Dataset entries:
* * * * *

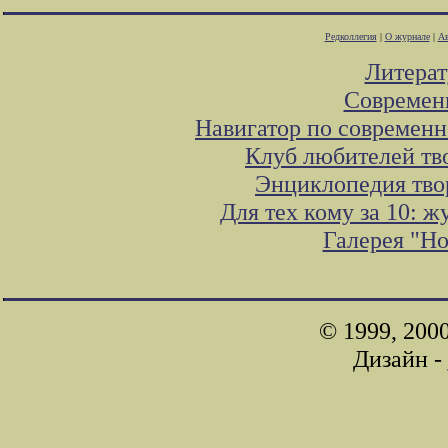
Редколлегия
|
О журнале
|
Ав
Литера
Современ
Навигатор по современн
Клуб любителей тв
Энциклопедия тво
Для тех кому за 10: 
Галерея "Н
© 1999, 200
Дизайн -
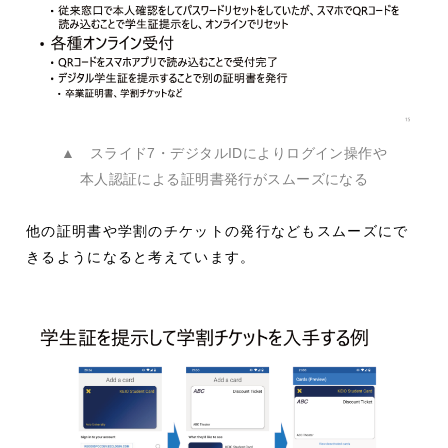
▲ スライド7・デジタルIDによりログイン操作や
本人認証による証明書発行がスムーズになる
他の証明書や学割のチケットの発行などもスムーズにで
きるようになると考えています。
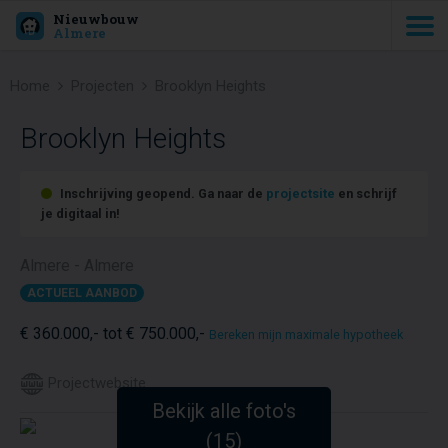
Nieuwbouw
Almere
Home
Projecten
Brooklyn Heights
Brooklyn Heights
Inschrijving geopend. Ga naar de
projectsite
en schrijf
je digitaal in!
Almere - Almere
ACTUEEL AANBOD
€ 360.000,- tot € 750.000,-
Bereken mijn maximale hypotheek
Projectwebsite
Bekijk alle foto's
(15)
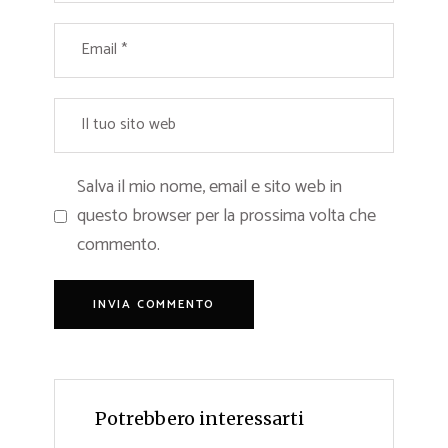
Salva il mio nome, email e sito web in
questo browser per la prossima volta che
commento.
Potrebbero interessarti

* * * * *

# Required work
Give every line of the records above again, exactly, and omit the pictures.

# Written response
Редколлегия
|
О журнале
|
Ав
Литера
Современ
Навигатор по современн
Клуб любителей тв
Энциклопедия тво
Для тех кому за 10: 
Галерея "Н
© 1999, 200
Дизайн -
▲ スライド7・デジタルIDによりログイン操作や
本人認証による証明書発行がスムーズになる
他の証明書や学割のチケットの発行などもスムーズにで
きるようになると考えています。
Nieuwbouw
Almere
Home
Projecten
Brooklyn Heights
Brooklyn Heights
Inschrijving geopend. Ga naar de
projectsite
en schrijf
je digitaal in!
Almere - Almere
ACTUEEL AANBOD
€ 360.000,- tot € 750.000,-
Bereken mijn maximale hypotheek
Projectwebsite
Bekijk alle foto's
(15)
Salva il mio nome, email e sito web in
questo browser per la prossima volta che
commento.
Potrebbero interessarti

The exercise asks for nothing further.